At the end of last year there was a major online commotion when Instagram announced that it would be adjusting its terms of service and, after doing so, would gain the right to sell users’ photos without paying or notifying them. The upshot of the announcement was that users needed to delete their accounts by a set deadline in order to not have their photos subject to this modified agreement. This resulted in a very loud, very public outcry as regular, everyday people objected to the possibility that private images of themselves, their pets, their friends and loved ones could be sold and used for anything—objectionable ads, book covers, services and so on—without their permission.
Thankfully, Instagram backed down and changed the wording in their modified agreement. But this isn’t the first time privacy or ownership issues such as this have come up. In 2009, questions were raised about the ownership of content posted by users to their Facebook accounts. Additionally, there are constant concerns about the ability to rely on Facebook privacy settings and users of cloud services for digital storage have found that the ownership of uploaded content can be nebulous—even if it shouldn’t be.
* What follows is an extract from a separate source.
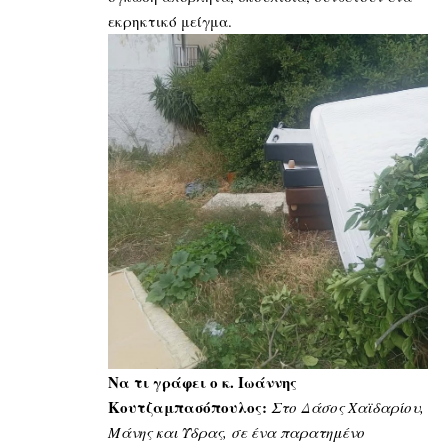
εκρηκτικό μείγμα.
Να τι γράφει ο κ. Ιωάννης
Κουτζαμπασόπουλος:
Στο Δάσος Χαϊδαρίου,
Μάνης και Ύδρας, σε ένα παρατημένο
The digital age may seem to have deep roots, but it’s still a relatively new frontier. That makes the evolution of content, ownership and privacy slightly painful. At the moment, the best way to protect yourself is to avoid posting or uploading any pictures, content, files or comments that you don’t want used by the company you upload to. If you want something kept private, don’t share it on a public network—even if you’ve chosen stringent privacy settings.
If you must upload something onto a public network, such as a cloud storage site, don’t take for granted that the terms of service are slanted in your favor. Instead, read the TOS and make sure you fully understand it before surrendering your content.